= Hedyot (rabbinic term) =

Greek loanword used in Hebrew

Hedyot (הדיוט) is a rabbinic term used in Mishnah, Talmud, and Midrash to designate a private, ordinary person. It is based on the Greek 'Iδιότμς.
== Description ==
A hedyot refers to a person who is not among the class of kings, priests, and religious functionaries, as noted in a Talmudic statement "three kings and four hedyoṭot" (Sanhedrin 90a). Other rabbinic statements indicate that the word hedyot may be invoked to refer to a commoner as opposed to "sons of kings" (Numbers Rabbah 8:4); a common priest (kohen) rather than the high priest (Yevamot 59a), and a Samaritan as opposed to a Jew (Sanhedrin 21b). The term also differentiates the human person from God (Ḳiddushin 28b). Hedyot also characterizes an untrained as opposed to a skilled worker (Mo'ed Katan 10a).

In judicial practice, a hedyot is a layperson who serves as a judge, rather than an expert (mumkheh). For example, a single expert can remove the serious sanction of herem (censure) from a sinner, but such a removal would take three people of hedyot status. Likewise, civil matters can be judged by three hedyot (regular) persons, since it is assumed that at least one of them will have sufficient familiarity with the rabbinic law involved. In contemporary debates in Israel over conversions to Judaism, an Orthodox judge objected to the creation of special conversion courts, saying that if any hedyot (ordinary rabbi) can set up a rabbinic court, "it opens a door to total chaos."

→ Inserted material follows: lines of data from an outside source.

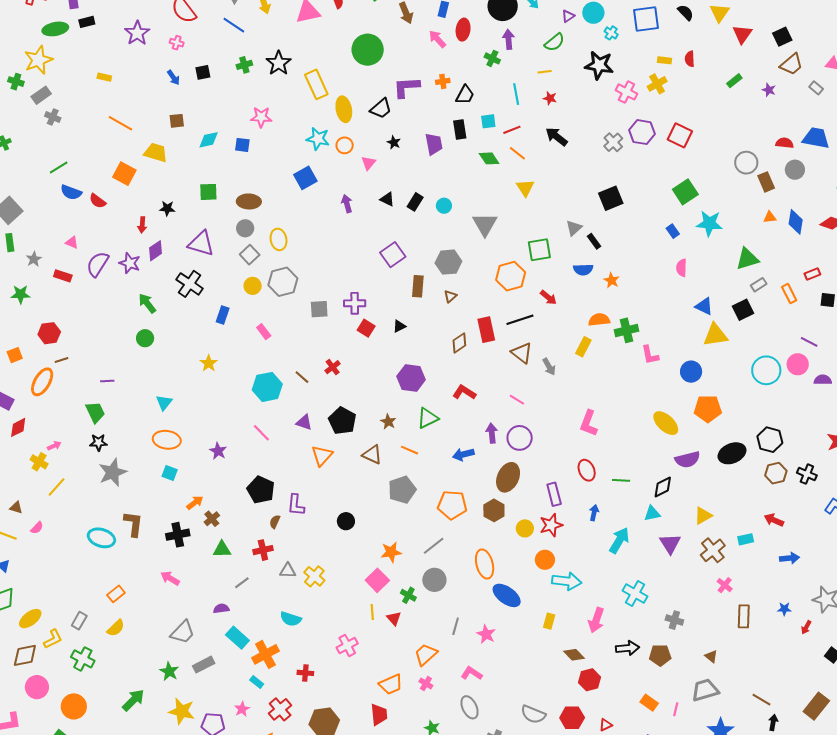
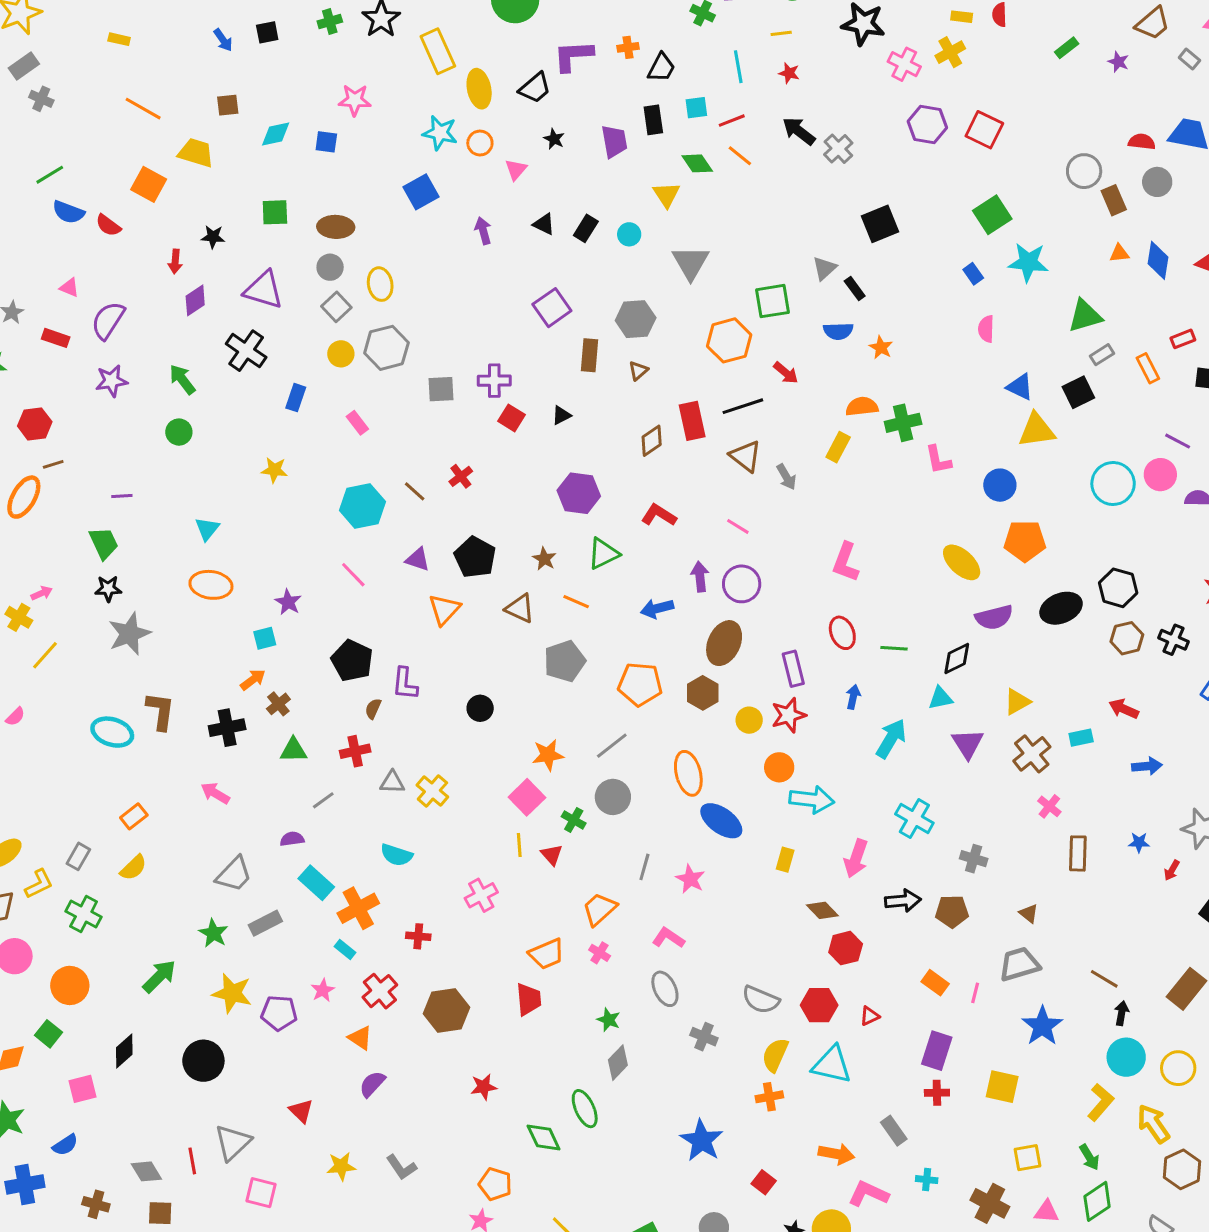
gray cross: (613, 142) -> (838, 149), moved
yellow triangle: (525, 188) -> (666, 195), moved
purple star: (130, 263) -> (111, 381), moved, turned -30
yellow star: (209, 363) -> (274, 470), turned -30
cyan square: (170, 473) -> (265, 638), moved, turned -35

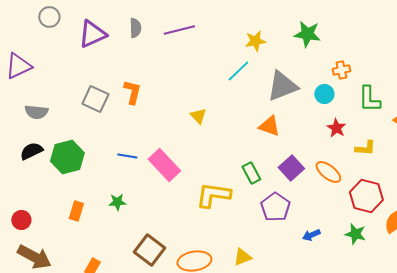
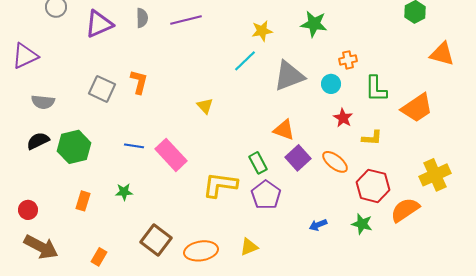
orange triangle: (269, 126) -> (284, 130), moved
purple pentagon: (275, 207) -> (266, 195), moved

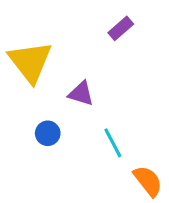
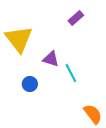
cyan line: (113, 143) -> (71, 73), moved

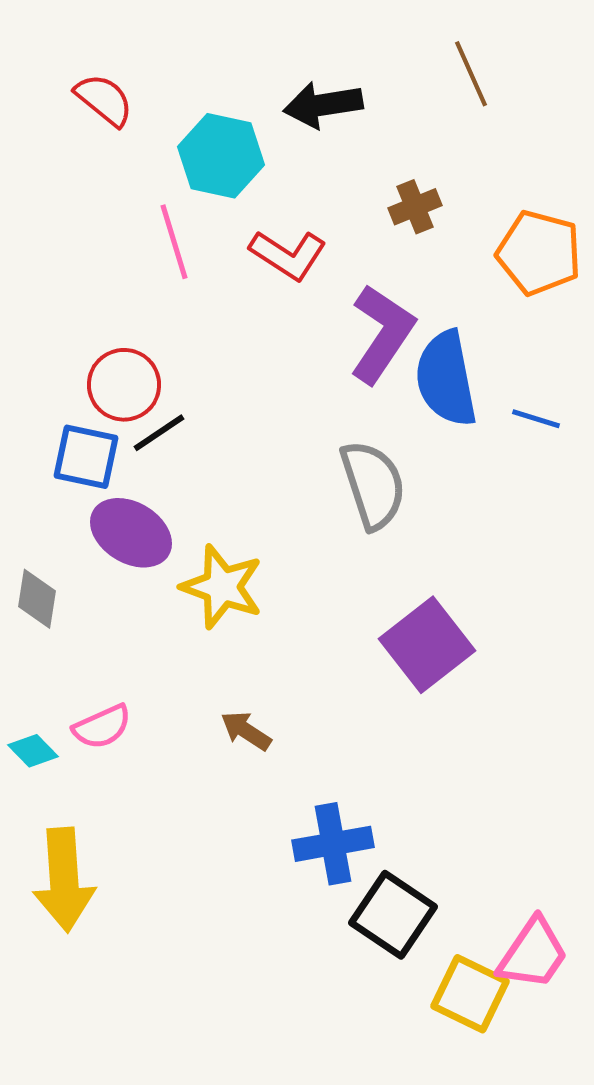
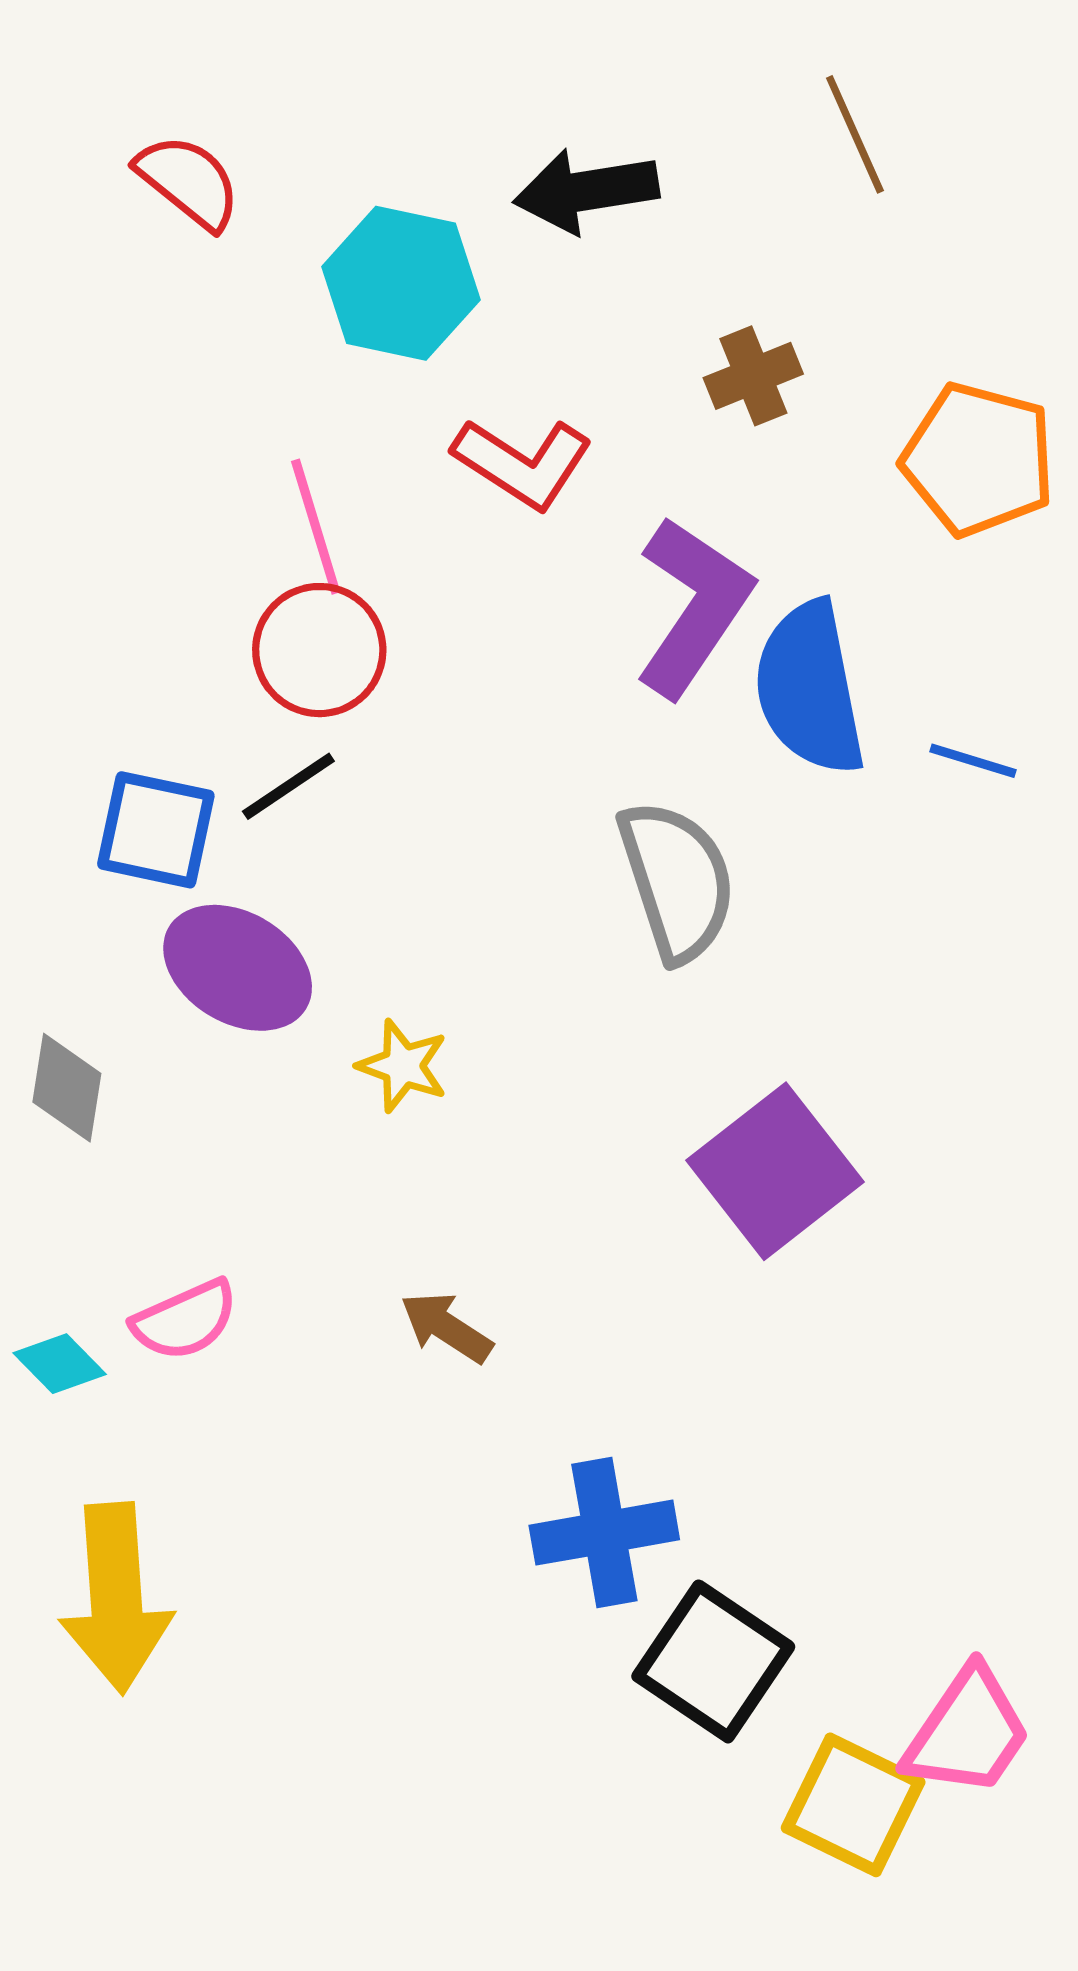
pink line: (174, 242) -> (316, 527), moved
red circle: (124, 385) -> (319, 650), moved
yellow star: (222, 587) -> (403, 1066), size x0.6

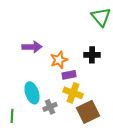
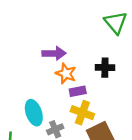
purple arrow: (32, 47) -> (54, 53), moved
orange star: (59, 60) -> (66, 74), turned -30

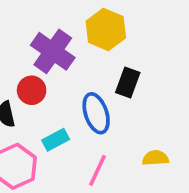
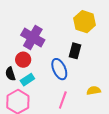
yellow hexagon: (106, 29) -> (85, 22), moved
cyan rectangle: (56, 140) -> (27, 80), moved

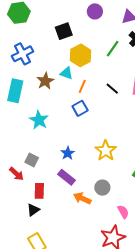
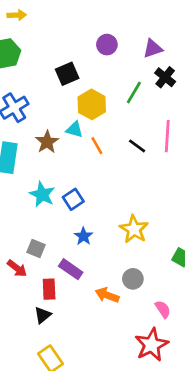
orange line: (82, 86) -> (97, 146), turned -48
blue square: (80, 108) -> (73, 199), moved
purple rectangle: (66, 177) -> (71, 269), moved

Hedyot status has various implications in rabbinic law. For example, a hedyot can make an oral statement to dedicate their property to the Temple, without the usual actions needed to transfer property to another person (Kiddushin 28b–29a).

=== Pejorative usage ===
Hedyot may also have a negative connotation, as when it refers to an ignorant, low character, uncultured, or ill-mannered individual (ha-hedyoṭ ḳofeẓ be-rosh). For example, it is used in the phrase, "the lowest man rushes ahead," about a person who gives his opinion first in the presence of prominent men (Megillah 12b).

=== Popular parlance ===
The word hedyot is also used in the rabbinic law principle, doreshin leshon hedyot, which means that legal documents are interpreted according to popular parlance. This use of popular language stand in contrast to the language of the experts (Bava Metzia 104a). This principle assumes that the parties intend to rely on the usual conditions of a document, such as a contract. In a sense, this principle relies on local custom (minhag). Over the centuries, rabbinic judges applied the principle of doreshin leshon hedyot to interpret cases involving obligations, marriage, property, and other document in halakhah.

=== Other technical terms ===
In rabbinic literature, hedyot is used in other technical terms, including mashal hedyoṭ (a proverb or popular saying) as used frequently in midrash anthologies; sheeṭrei hedyot (private writings, letters, or documents) are opposed to Biblical books (Shabbat 116b); and parah hedyoṭit, which is a cow of common stock that was not trained for plowing (Ruth Rabbah 1:19).

=== Symbolic uses ===
As longstanding jargon in Jewish culture, the term hedyot also lends itself to symbolic use. In 2015, for example, a contemporary rabbi gave a sermon entitled "Hedyot" that recounted the Talmudic story (Berakhot 7a) of God asking the high priest (Yishmael ben Elisha) for a blessing. As God affirmed the blessing, the Talmud "teaches that you should not take the blessing of a hedyot (= 'commoner') lightly." This sermon says that the hedyot story comes at a time, after the destruction of the Temple, after the high priest no longer has an official role, that ordinary Jews can have a mutual relationship with God, nobody is holy in the ancient sense.